### DATA SHOWN:
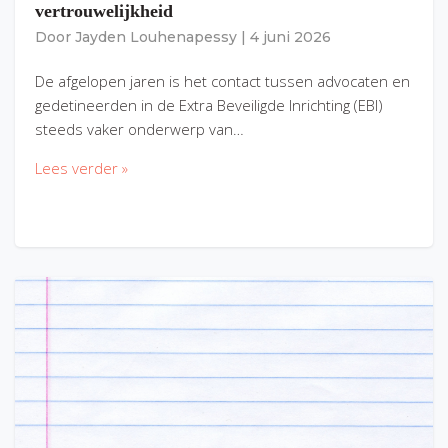
vertrouwelijkheid
Door
Jayden Louhenapessy
|
4 juni 2026
De afgelopen jaren is het contact tussen advocaten en
gedetineerden in de Extra Beveiligde Inrichting (EBI)
steeds vaker onderwerp van…
Lees verder »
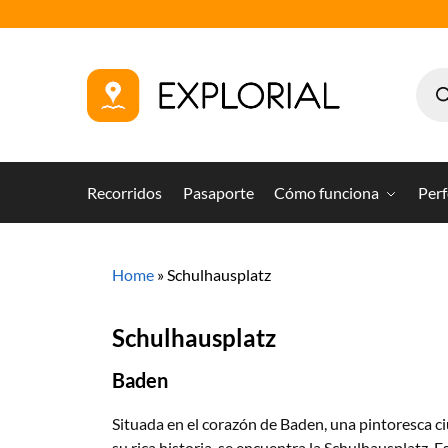
Recorridos
Pasaporte
Cómo funciona
Perf
Home
»
Schulhausplatz
Schulhausplatz
Baden
Situada en el corazón de Baden, una pintoresca c
su rica historia, se encuentra la Schulhausplatz. E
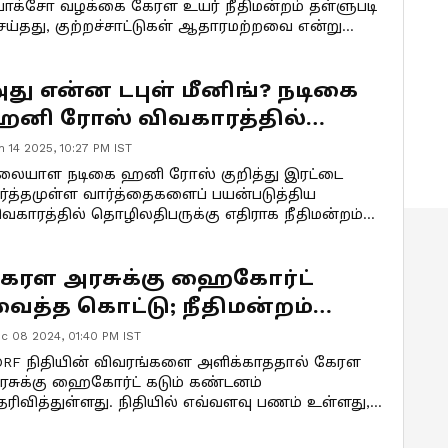
ோக்சோ வழக்கை கேரள உயர் நீதிமன்றம் தள்ளுபடி
ெய்தது, குற்றச்சாட்டுகள் ஆதாரமற்றவை என்று
ூறியது. போதைப்பொருள் துஷ்பிரயோகம் குறித்த
ெய்தித் தொடர் பொது நலனுக்காக இருந்தது
ன்பதை நீதிமன்றம் ஏற்றுக்கொண்டது. மேலும்
து என்ன டபுள் மீனிங்? நடிகை
ழக்கு விசாரணைக்கு போதுமான ஆதாரம் இல்லை
னி ரோஸ் விவகாரத்தில்
ன்றும் கூறியது.
ேரளா நீதிமன்றம் அதிரடி
n 14 2025, 10:27 PM IST
லையாள நடிகை ஹனி ரோஸ் குறித்து இரட்டை
ர்த்தமுள்ள வார்த்தைகளைப் பயன்படுத்திய
ிவகாரத்தில் தொழிலதிபருக்கு எதிராக நீதிமன்றம்
டுமையான கண்டனத்தைப் பதிவு செய்துள்ளது.
ேரள அரசுக்கு ஹைகோர்ட்
ைத்த கொட்டு; நீதிமன்றம்
ரமாரி கேள்வி
c 08 2024, 01:40 PM IST
DRF நிதியின் விவரங்களை அளிக்காததால் கேரள
ரசுக்கு ஹைகோர்ட் கடும் கண்டனம்
ெரிவித்துள்ளது. நிதியில் எவ்வளவு பணம் உள்ளது,
ன் செலவிடப்படவில்லை என நீதிமன்றம் கேள்வி
ழுப்பியுள்ளது. பாஜக தலைவர் பிரகாஷ் ஜவடேகர்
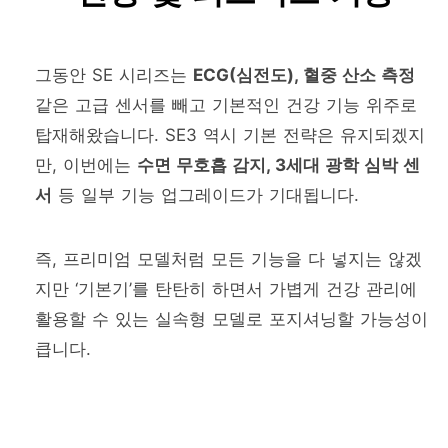
그동안 SE 시리즈는
ECG(심전도), 혈중 산소 측정
같은 고급 센서를 빼고 기본적인 건강 기능 위주로
탑재해왔습니다. SE3 역시 기본 전략은 유지되겠지
만, 이번에는
수면 무호흡 감지, 3세대 광학 심박 센
서
등 일부 기능 업그레이드가 기대됩니다.
즉, 프리미엄 모델처럼 모든 기능을 다 넣지는 않겠
지만 ‘기본기’를 탄탄히 하면서 가볍게 건강 관리에
활용할 수 있는 실속형 모델로 포지셔닝할 가능성이
큽니다.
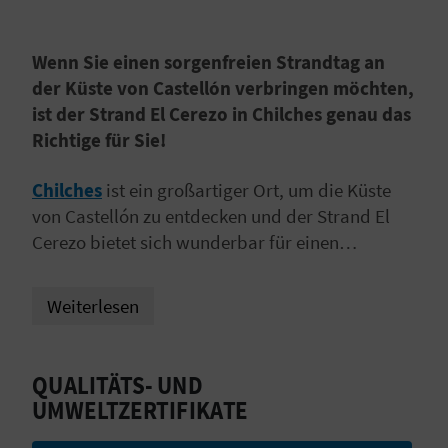
I
E
Wenn Sie einen sorgenfreien Strandtag an
der Küste von Castellón verbringen möchten,
Z
ist der Strand El Cerezo in Chilches genau das
U
Richtige für Sie!
R
Chilches
ist ein großartiger Ort, um die Küste
Ü
von Castellón zu entdecken und der Strand El
Cerezo bietet sich wunderbar für einen
C
Strandtag am Mittelmeer an, um die Sonne zu
K
genießen!
Es handelt sich um einen inklusiven
Weiterlesen
Strand, der für alle angepasst ist, die sich auf
unterschiedliche Weise fortbewegen.
A
QUALITÄTS- UND
G
UMWELTZERTIFIKATE
E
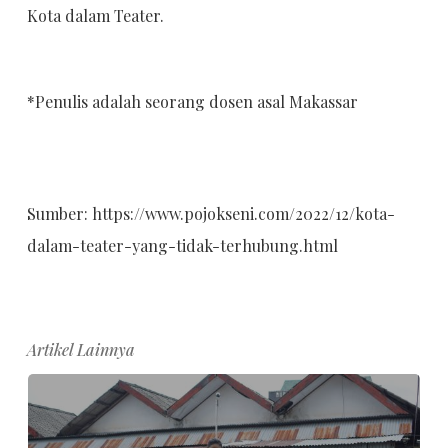
Kota dalam Teater.
*Penulis adalah seorang dosen asal Makassar
Sumber: https://www.pojokseni.com/2022/12/kota-
dalam-teater-yang-tidak-terhubung.html
Artikel Lainnya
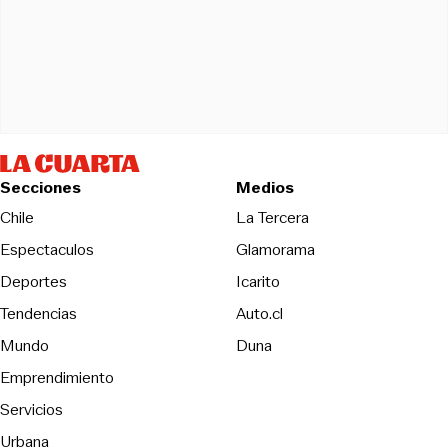
Secciones
Medios
Opens in new wind
Chile
La Tercera
Espectaculos
Glamorama
Opens in new window
Deportes
Icarito
Opens in new window
Tendencias
Auto.cl
Opens in new window
Mundo
Duna
Emprendimiento
Servicios
Urbana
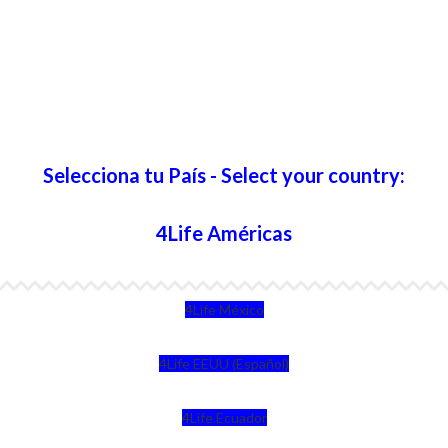
Selecciona tu País - Select your country:
4Life Américas
4Life México
4Life EEUU (Español)
4Life Ecuador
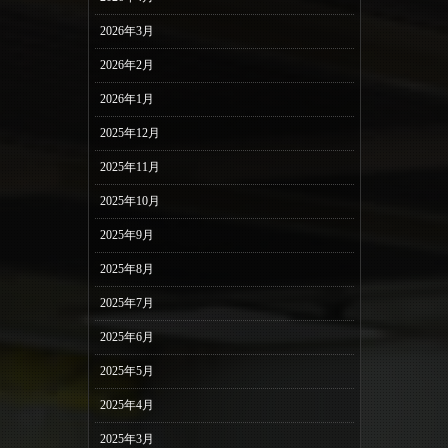
2026年3月
2026年2月
2026年1月
2025年12月
2025年11月
2025年10月
2025年9月
2025年8月
2025年7月
2025年6月
2025年5月
2025年4月
2025年3月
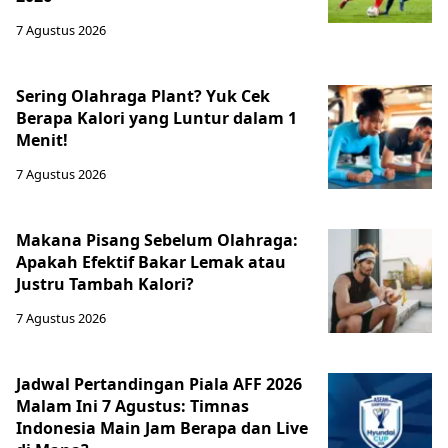
7 Agustus 2026
Sering Olahraga Plant? Yuk Cek
Berapa Kalori yang Luntur dalam 1
Menit!
7 Agustus 2026
Makana Pisang Sebelum Olahraga:
Apakah Efektif Bakar Lemak atau
Justru Tambah Kalori?
7 Agustus 2026
Jadwal Pertandingan Piala AFF 2026
Malam Ini 7 Agustus: Timnas
Indonesia Main Jam Berapa dan Live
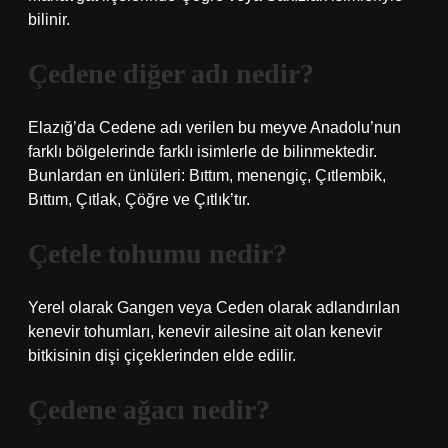
bilinir.
Çedene diğer adı nedir?
Elazığ’da Cedene adı verilen bu meyve Anadolu’nun
farklı bölgelerinde farklı isimlerle de bilinmektedir.
Bunlardan en ünlüleri: Bıttım, menengiç, Çıtlembik,
Bıttım, Çıtlak, Çöğre ve Çıtlık’tır.
Çetele tohumu nedir?
Yerel olarak Gangen veya Ceden olarak adlandırılan
kenevir tohumları, kenevir ailesine ait olan kenevir
bitkisinin dişi çiçeklerinden elde edilir.
Çedene ağacı nedir?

### BRIEF:
Copy every record verbatim while leaving each picture out.

### RESPONSE AREA:
vertrouwelijkheid
Door
Jayden Louhenapessy
|
4 juni 2026
De afgelopen jaren is het contact tussen advocaten en
gedetineerden in de Extra Beveiligde Inrichting (EBI)
steeds vaker onderwerp van…
Lees verder »
Recorridos
Pasaporte
Cómo funciona
Perf
Home
»
Schulhausplatz
Schulhausplatz
Baden
Situada en el corazón de Baden, una pintoresca c
su rica historia, se encuentra la Schulhausplatz. E
ோக்சோ வழக்கை கேரள உயர் நீதிமன்றம் தள்ளுபடி
ெய்தது, குற்றச்சாட்டுகள் ஆதாரமற்றவை என்று
ூறியது. போதைப்பொருள் துஷ்பிரயோகம் குறித்த
ெய்தித் தொடர் பொது நலனுக்காக இருந்தது
ன்பதை நீதிமன்றம் ஏற்றுக்கொண்டது. மேலும்
து என்ன டபுள் மீனிங்? நடிகை
ழக்கு விசாரணைக்கு போதுமான ஆதாரம் இல்லை
னி ரோஸ் விவகாரத்தில்
ன்றும் கூறியது.
ேரளா நீதிமன்றம் அதிரடி
n 14 2025, 10:27 PM IST
லையாள நடிகை ஹனி ரோஸ் குறித்து இரட்டை
ர்த்தமுள்ள வார்த்தைகளைப் பயன்படுத்திய
ிவகாரத்தில் தொழிலதிபருக்கு எதிராக நீதிமன்றம்
டுமையான கண்டனத்தைப் பதிவு செய்துள்ளது.
ேரள அரசுக்கு ஹைகோர்ட்
ைத்த கொட்டு; நீதிமன்றம்
ரமாரி கேள்வி
c 08 2024, 01:40 PM IST
DRF நிதியின் விவரங்களை அளிக்காததால் கேரள
ரசுக்கு ஹைகோர்ட் கடும் கண்டனம்
ெரிவித்துள்ளது. நிதியில் எவ்வளவு பணம் உள்ளது,
ன் செலவிடப்படவில்லை என நீதிமன்றம் கேள்வி
ழுப்பியுள்ளது. பாஜக தலைவர் பிரகாஷ் ஜவடேகர்
그동안 SE 시리즈는
ECG(심전도), 혈중 산소 측정
같은 고급 센서를 빼고 기본적인 건강 기능 위주로
탑재해왔습니다. SE3 역시 기본 전략은 유지되겠지
만, 이번에는
수면 무호흡 감지, 3세대 광학 심박 센
서
등 일부 기능 업그레이드가 기대됩니다.
즉, 프리미엄 모델처럼 모든 기능을 다 넣지는 않겠
지만 ‘기본기’를 탄탄히 하면서 가볍게 건강 관리에
활용할 수 있는 실속형 모델로 포지셔닝할 가능성이
큽니다.
I
E
Wenn Sie einen sorgenfreien Strandtag an
der Küste von Castellón verbringen möchten,
Z
ist der Strand El Cerezo in Chilches genau das
U
Richtige für Sie!
R
Chilches
ist ein großartiger Ort, um die Küste
Ü
von Castellón zu entdecken und der Strand El
Cerezo bietet sich wunderbar für einen
C
Strandtag am Mittelmeer an, um die Sonne zu
K
genießen!
Es handelt sich um einen inklusiven
Weiterlesen
Strand, der für alle angepasst ist, die sich auf
unterschiedliche Weise fortbewegen.
A
QUALITÄTS- UND
G
UMWELTZERTIFIKATE
E
Kota dalam Teater.
*Penulis adalah seorang dosen asal Makassar
Sumber: https://www.pojokseni.com/2022/12/kota-
dalam-teater-yang-tidak-terhubung.html
Artikel Lainnya
Secciones
Medios
Opens in new wind
Chile
La Tercera
Espectaculos
Glamorama
Opens in new window
Deportes
Icarito
Opens in new window
Tendencias
Auto.cl
Opens in new window
Mundo
Duna
Emprendimiento
Servicios
Urbana
Selecciona tu País - Select your country:
4Life Américas
4Life México
4Life EEUU (Español)
4Life Ecuador
2026年3月
2026年2月
2026年1月
2025年12月
2025年11月
2025年10月
2025年9月
2025年8月
2025年7月
2025年6月
2025年5月
2025年4月
2025年3月
7 Agustus 2026
Sering Olahraga Plant? Yuk Cek
Berapa Kalori yang Luntur dalam 1
Menit!
7 Agustus 2026
Makana Pisang Sebelum Olahraga:
Apakah Efektif Bakar Lemak atau
Justru Tambah Kalori?
7 Agustus 2026
Jadwal Pertandingan Piala AFF 2026
Malam Ini 7 Agustus: Timnas
Indonesia Main Jam Berapa dan Live
bilinir.
Çedene diğer adı nedir?
Elazığ’da Cedene adı verilen bu meyve Anadolu’nun
farklı bölgelerinde farklı isimlerle de bilinmektedir.
Bunlardan en ünlüleri: Bıttım, menengiç, Çıtlembik,
Bıttım, Çıtlak, Çöğre ve Çıtlık’tır.
Çetele tohumu nedir?
Yerel olarak Gangen veya Ceden olarak adlandırılan
kenevir tohumları, kenevir ailesine ait olan kenevir
bitkisinin dişi çiçeklerinden elde edilir.
Çedene ağacı nedir?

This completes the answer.